▶ [Try it]:
Your task is to restate exactly the lines from the one holding "Nur so erhalten Sie ein sicheres Lebensm" to the end of the entries below, inclusive.

# # # # #

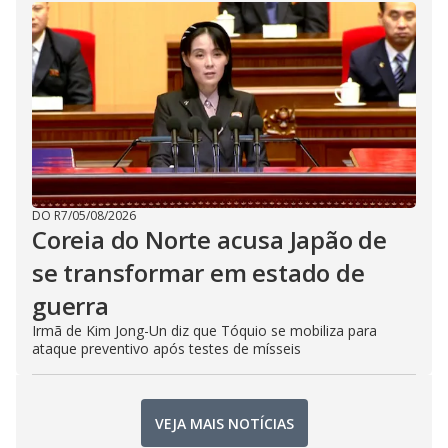
DO R7
/
05/08/2026
Coreia do Norte acusa Japão de
se transformar em estado de
guerra
Irmã de Kim Jong-Un diz que Tóquio se mobiliza para
ataque preventivo após testes de mísseis
VEJA MAIS NOTÍCIAS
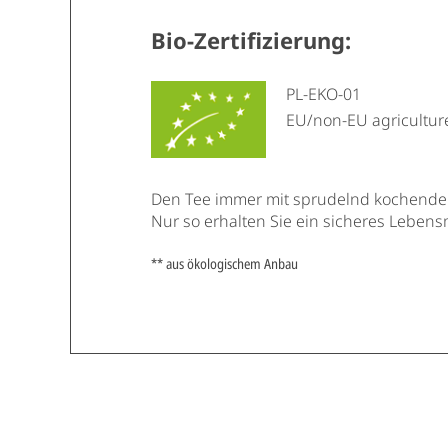
Bio-Zertifizierung:
PL-EKO-01
EU/non-EU agricultur
Den Tee immer mit sprudelnd kochende
Nur so erhalten Sie ein sicheres Lebensm
** aus ökologischem Anbau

# # # # #

▶ [Your response]:
Nur so erhalten Sie ein sicheres Lebensm
** aus ökologischem Anbau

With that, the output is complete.